About 9,000 mt (megatonnes) of Iranian-origin butadiene is expected to arrive in the Far East by mid-August. The first parcel of 4,500 mt is to be delivered to an end-user by end-July. The second cargo, also with a volume of 4,500 mt is to be delivered to South Korea shores by mid-August.
The Japanese trader who bought a 2,000 mt cargo from Thailand's Bangkok Synthetics Co. Ltd last Friday (18 July) subsequently offered it into South Korea and Taiwan at $1,600/mt on a CFR (cost and freight) basis. Several trade sources said that a 4,000 mt tender, for early August loading, expected to be allotted by India's Reliance Industries this Friday (25 July) is also expected to head either to Taiwan or South Korea.
End-users in the region are now entering into negotiations for European-origin butadiene cargoes. An acrylonitrile-butadiene-styrene manufacturer in China was heard to be currently negotiating a European-origin 3,000-4,000 mt butadiene cargo this week. "We are still negotiating," the end-user said Wednesday (23 July).
The rise in demand for imported butadiene cargoes was reflected in data released late Tuesday (22 July) by China's General Administration of Customs showing that imports of butadiene in June more than tripled from the previous month to 14,399 mt.
However, downstream manufacturers are not finding enough cargoes to run their plants at full rates.
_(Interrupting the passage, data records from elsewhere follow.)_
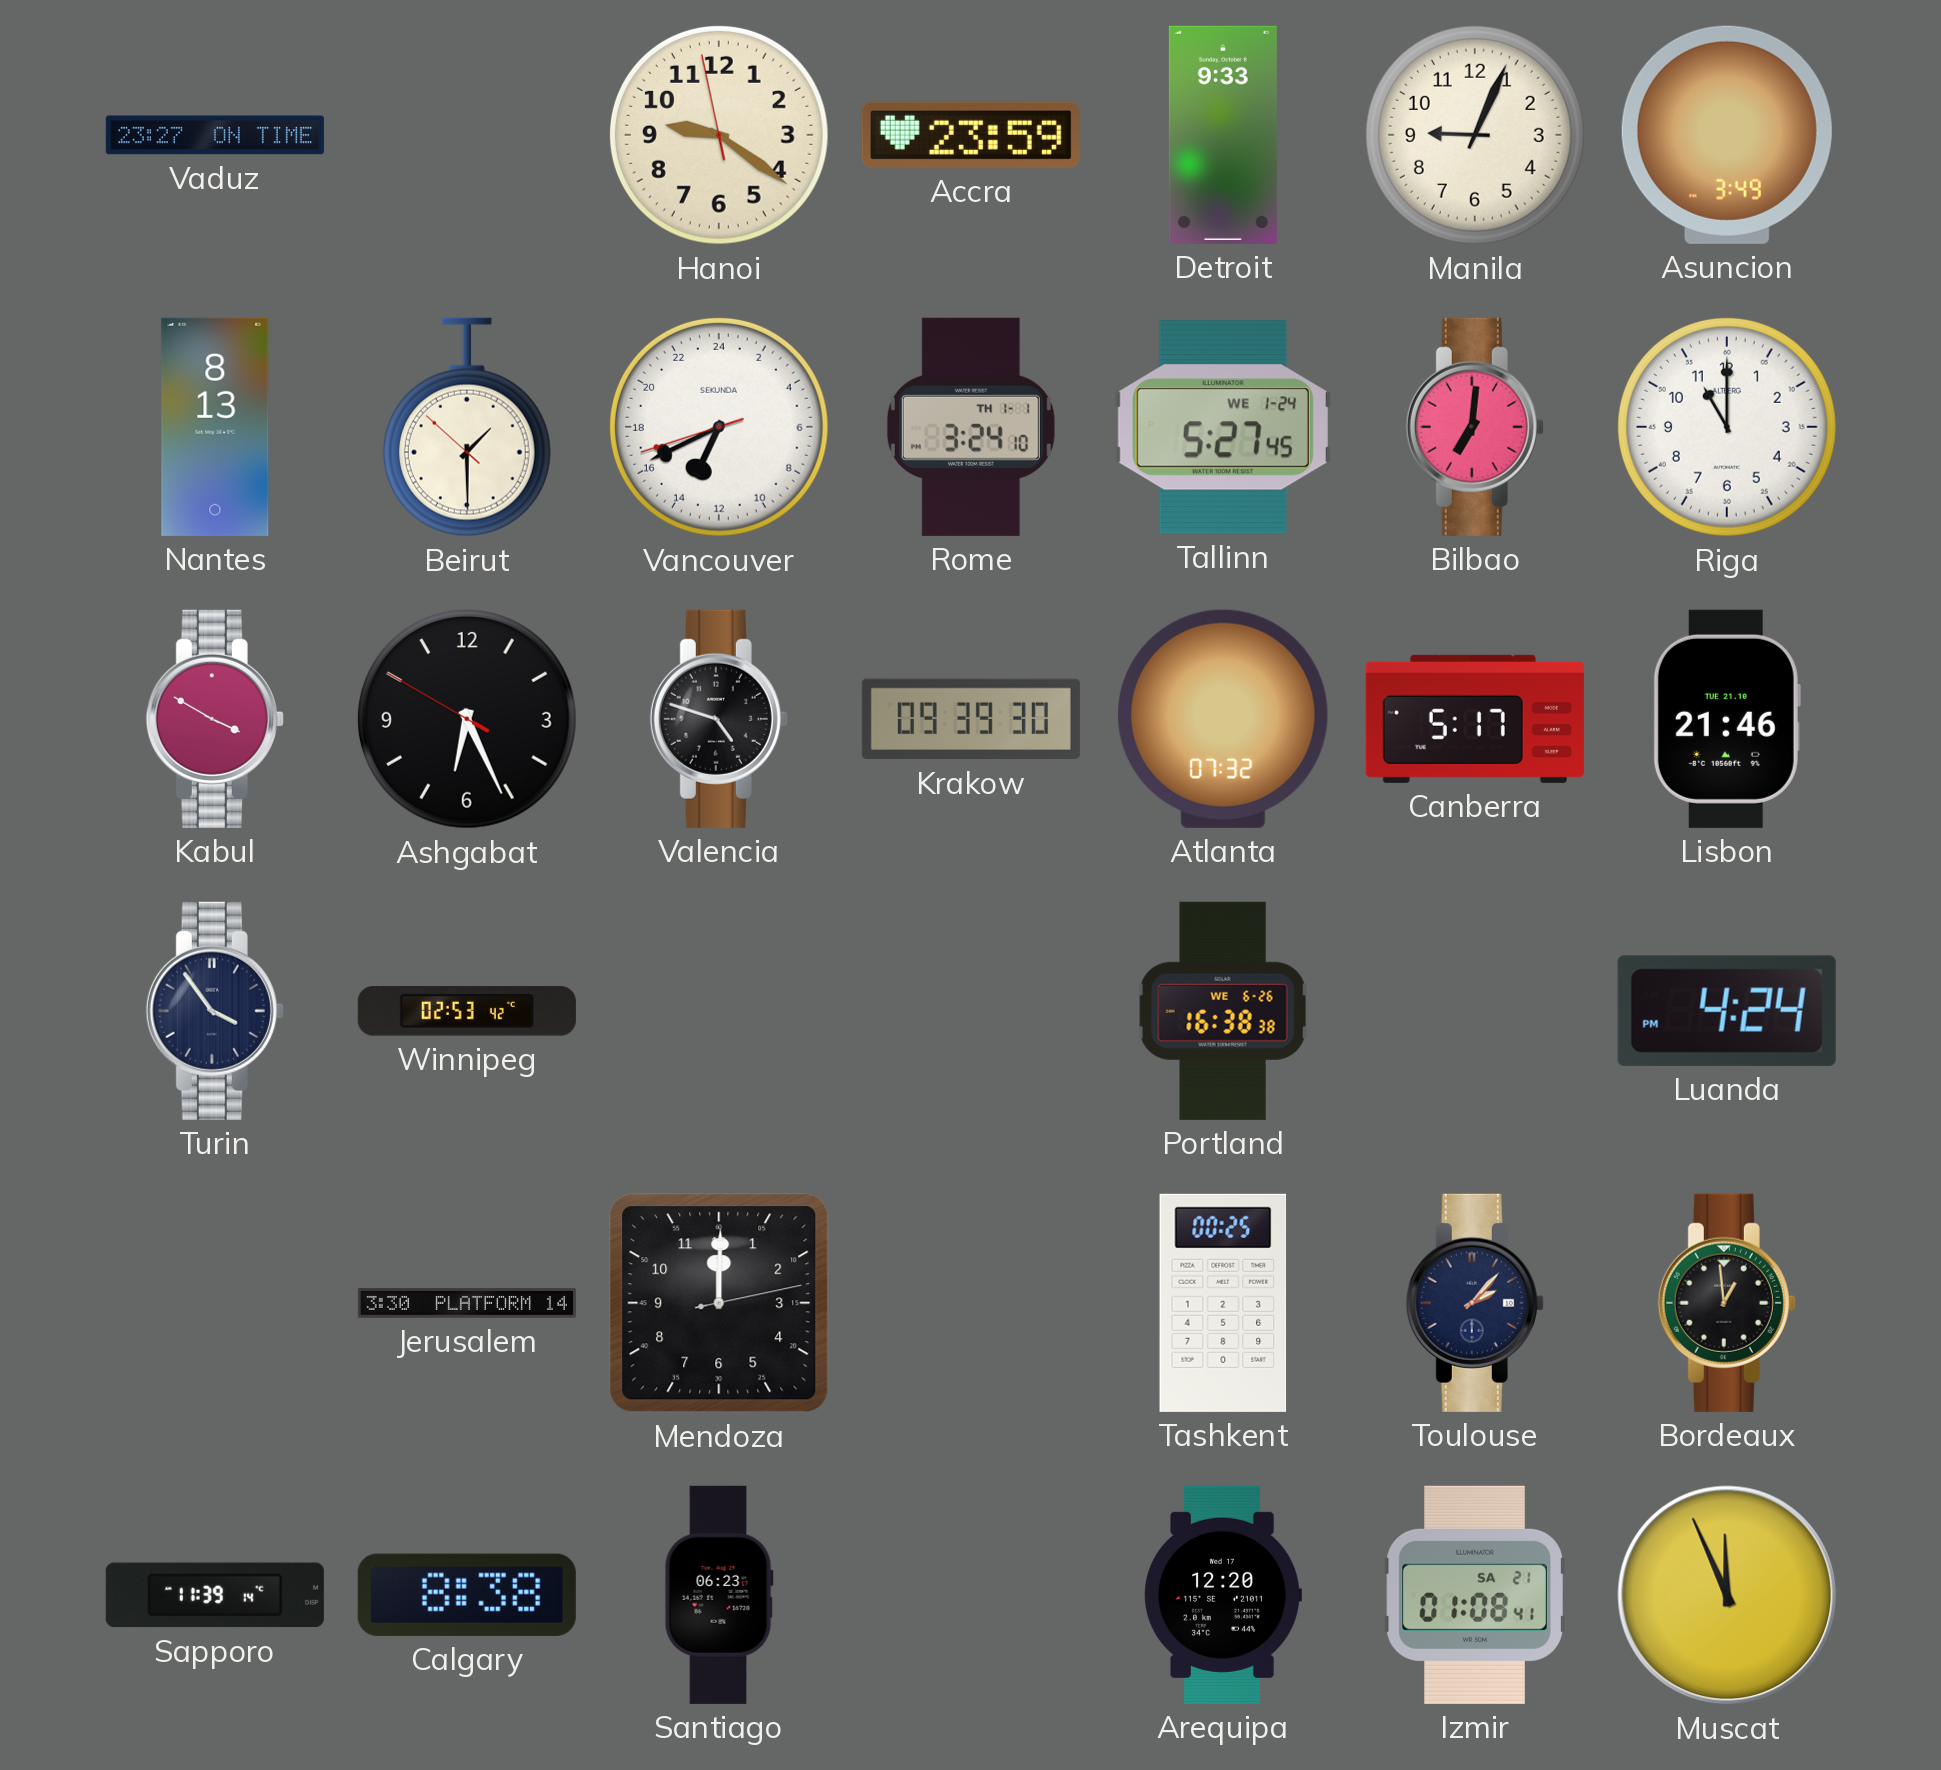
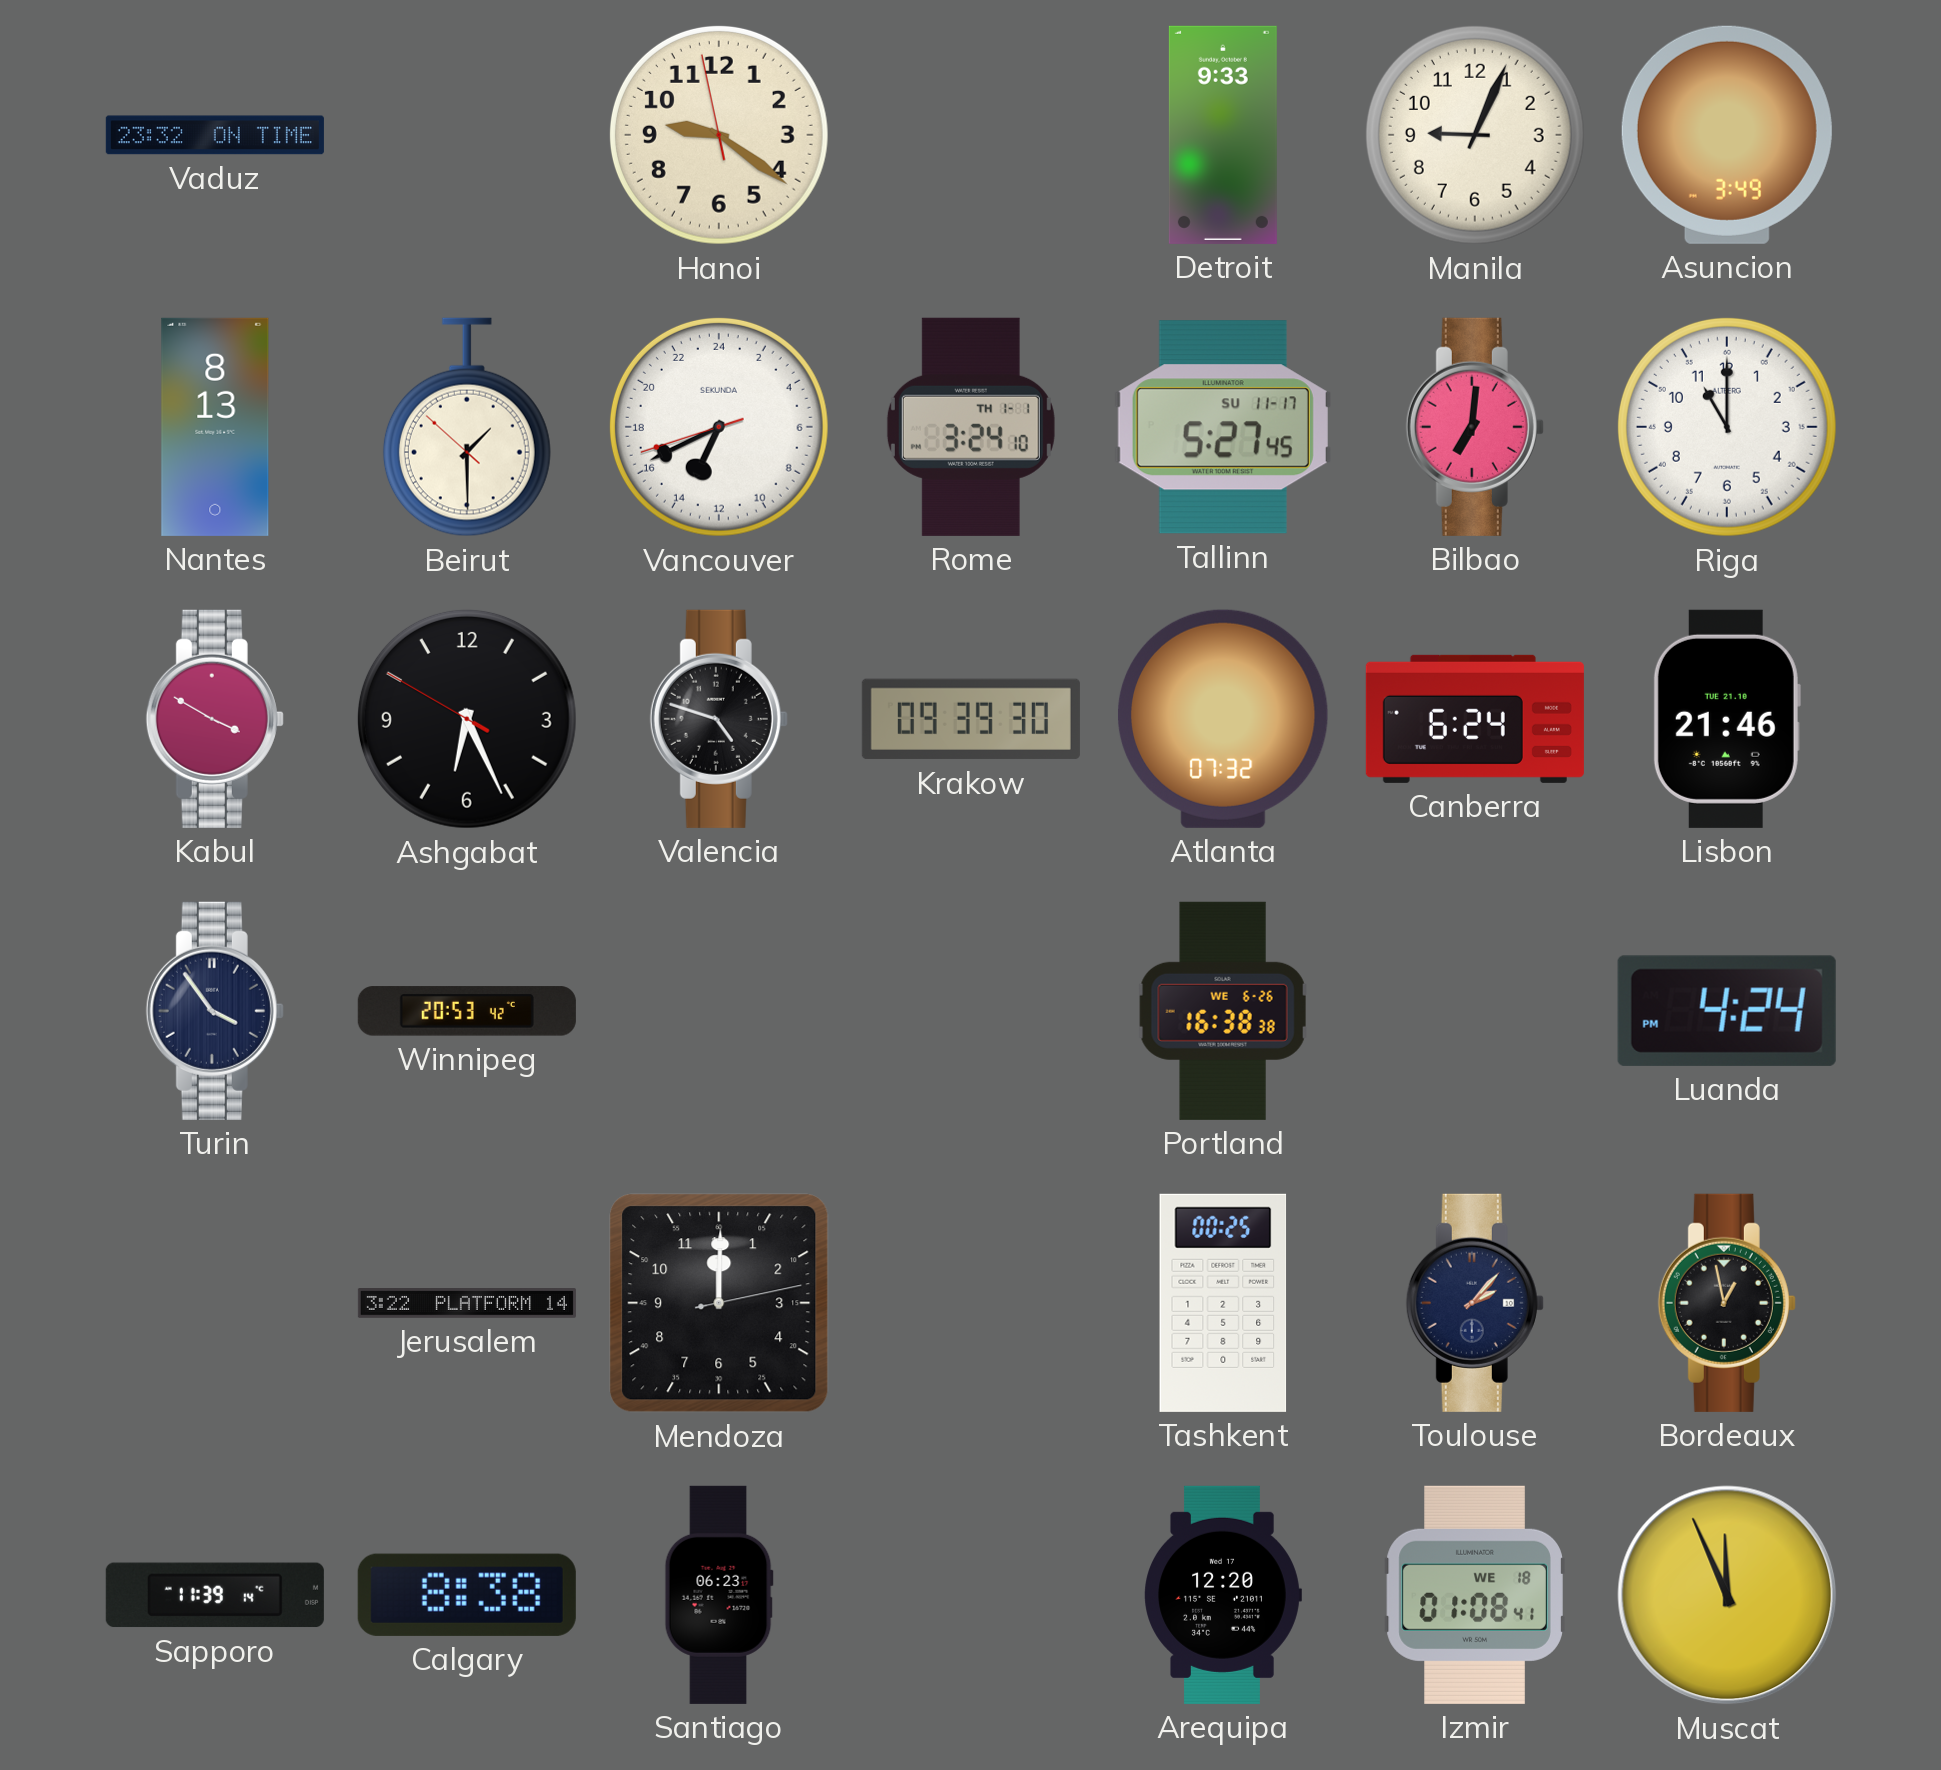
Vaduz: 23:27 -> 23:32
Accra: 23:59 -> none
Tallinn date: WE 1-24 -> SU 11-17
Canberra: 5:17 -> 6:24
Winnipeg: 02:53 -> 20:53
Jerusalem: 3:30 -> 3:22
Bordeaux: 12:59 -> 12:58
Izmir date: SA 21 -> WE 18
China's Ningbo LG Yongxing Chemical has lowered the operating rate of its 700,000 mt/year ABS plant at Ningbo to 75% of capacity from more than 80% at the start of July, on butadiene shortage.
The prime reason for the sudden demand for imported cargoes in the Far East is the turnaround season that began in early July and is expected to last until September. Taiwan's CPC shut its No. 4 naphtha-fed steam cracker in Linyuan for a two-week maintenance in early July, sources said.
The cracker can produce 380,000 mt/year of ethylene, 193,000 mt/year of propylene and 90,000 mt/year of butadiene. However, CPC's No. 5 naphtha-fed steam cracker at Kaohsiung, which can produce 500,000 mt/year of ethylene, 250,000 mt/year of propylene and 80,000 mt/year of butadiene continues to remain shut.
Taiwan's Formosa also plans to shut its No. 3 naphtha-fed steam cracker in Mailiao from 15 August for 45 days of annual maintenance. The No. 3 steam cracker is able to produce 1.2 million mt/year of ethylene, 600,000 mt/year of propylene and 180,000 mt/year of butadiene.
In South Korea, Yeochun NCC will slash the operating rate of its 240,000 mt/year butadiene plant at Yeosu in mid-September to 80% from near 100% currently, a company source said Tuesday (22 July). The company has three naphtha-fed steam crackers at Yeosu. It plans to shut its No. 3 cracker mid-September for a month long annual maintenance, the source said.
The cracker is able to produce 450,000 mt/year of ethylene, 230,000 mt/year of propylene and 150,000 mt/year of crude C-4 feedstock. YNCC supplies crude C-4 feedstock to the butadiene plant from the No.3 steam cracker.
Further, the use of LPG as a feedstock instead of naphtha in most of the crackers in South Korea has considerably reduced the butadiene yield, a South Korean producer said.
"Considering the high demand for butadiene, we want to raise production but we cannot considering we already have a long-term contract for LPG and are forced to use it as a feedstock," a South Korean producer said.